This is a revisit to a theme that I bring up on occasion in this blog, and during my public speaking events as well. You have to understand that your time on Earth is limited, no matter what your age is. The younger you are, the harder this concept is to grasp, I get it. I was there once too.
In this previous article I wrote, which you can read here , I shared something that my Dad and I have always talked about and tried to be aware of, and that is not just time left, but QUALITY TIME LEFT.
About a week ago I returned home from a fly fishing trip to the San Juan River in New Mexico with my Dad, my buddy Brett, and my cousin Jerry. We put this trip together and wanted to get some more time in on the water, but also add another trip to the memory bank. It was more quality time together, and there is no amount of money or other things that can replace this. In this particular case, this trip was extra special as my Dad had a hip replacement a few months ago, and this was the first trip out of state he and I have done together since. There was a point where I was not sure this would be able to happen again, as the pain in his hip was so bad he could barely walk. Obviously a trip like this includes hiking into a river canyon, stumbling around on the slippery rocks, and standing all day, much of which is quite difficult if not impossible for someone with a new hip.
The surgery was, as desired, uneventful. Things were fairly routine, and the doctor was happy with the results. In a few days, he was walking around without a walker or any assistance, eager to get back to his usual activities. We weren’t sure if this was in the cards yet, but were cautiously optimistic that more hunting and fishing trips would be in his future. But true to form, my Dad was back in action quickly, and has a full calendar of events this Fall. But this may not have been the outcome, and that is the part I am trying to emphasize. You shouldn’t take a situation like this and, with a good outcome, think that you can shrug it off like it was no big deal.
As much as I hate to think about it, I do make myself dwell on the fact that each one of these trips we do could be the last. Tomorrow is promised to no one. Let me say that again…
TOMORROW IS PROMISED TO NO ONE. PERIOD.
It is easy to fall into the trap of thinking that you have more time, that there will always be another day or another trip. That is just not the case. If you are lucky there will be more, but you cannot count on that. You need to make time for the people you love and the things you want to see and do. If you don’t you, will sit stewing with thoughts of “I wish I had done _______” and it will be too late to fix it. Regret is a terrible thing, trust me. And in most cases, the things you will regret are the things you HAVE NOT done versus the things that you did. This latest trip was a perfect example of this.
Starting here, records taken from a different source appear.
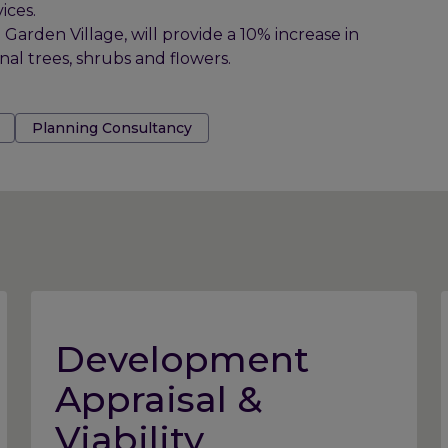
ices.
rden Village, will provide a 10% increase in
onal trees, shrubs and flowers.
Planning Consultancy
Development
Appraisal &
Viability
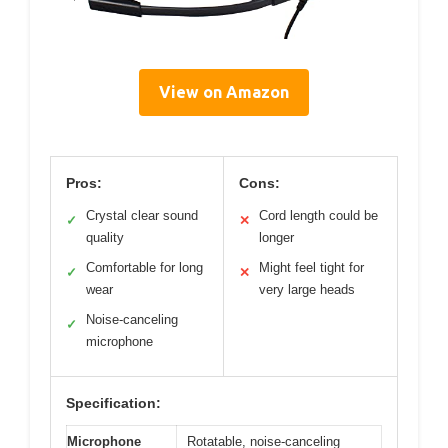
View on Amazon
Pros:
Cons:
Crystal clear sound
Cord length could be
✓
✕
quality
longer
Comfortable for long
Might feel tight for
✓
✕
wear
very large heads
Noise-canceling
✓
microphone
Specification:
Microphone
Rotatable, noise-canceling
My Cousin Jerry flew in from PA to join us, only his second trip to this stretch of water. He spent a few extra days in CO, exploring, sightseeing and doing a some more fishing. He went to the hallowed waters of the Dream Stream and managed to figure out things enough to have some success. It is one of the most technical places to fish in the US (in terms of fishing pressure, matching the food sources, etc.) and he has a great story to tell about a big one that got away. My buddy Brett went with us, and got in a couple of sessions on the water before his back started giving him issue and unfortunately sidelining him for the rest of the trip. He made the right decision to fight another day instead of risking making that issue a lot worse. I hated to leave him behind, but he wouldn’t have let me sit at the house with him anyway and so the rest of us forged on without him.
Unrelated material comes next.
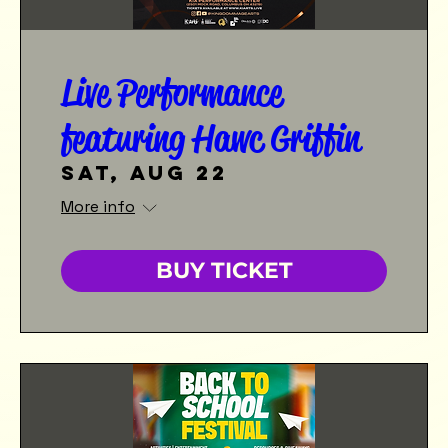
Live Performance
featuring Hawc Griffin
Sat, Aug 22
More info
BUY TICKET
With the logistics involved in a four day weekend of fishing, it would be easy to put it off to another time, to think that life will “ease up” and there will be a better, more convenient time to take off work or miss other things. I am old enough to know this is not the case. Life always gets in the way; it is a constant test to see if you keep your priorities aligned. I can tell you that all of the following is true:
My soul feels renewed after a trip like this
The memories last forever
I return refreshed and ready to dive back into my regular life
Some of my most creative ideas for work come during or right after a trip
When you look at a list such as this you may wonder why there would be any hesitation, but the reality is that we all do it. We allow things to get in the way of the what we want, need, and should do. We all say that we would do anything for family and friends; this should include committing to spending time together and making memories.
Here is the cold, stark reality: my Dad has a limited number of these trips left in his lifetime. It could be in the single digits at this point. That saddens me immensely, as he and I have spent a lifetime of fishing together. I will fish without him when I have to, but it won’t be easy. It will never be easy, but it will get easier as time passes. And this is the best of scenarios, as he should go first. Parents should never have to bear the burden of burying their children. So when he passes it will be sad for me, but it will not be tragic. Tragic would be him reading my eulogy.
Please, take my advice: Make Time For The People and Things You Love. You never know when your world will be radically altered forever. YOU WILL NEVER GET THAT TIME BACK. You have to operate your life with this in mind, and minimize your regrets at the end. None of us know when the end is coming, so you’d better assume it’ll be sooner rather than later and live accordingly. In the end, if your life was a long and happy one, you will be able to call that a successful ride. If it ends abruptly, you at least want to have some things to show for your time here on Earth. You don’t need to change the world, but you are responsible for living your own life to the fullest and getting the most out of your time. No one can do that but you.
I’ll leave you with this thought…by age 18, you have spent 80% of the time you will spend with your parents….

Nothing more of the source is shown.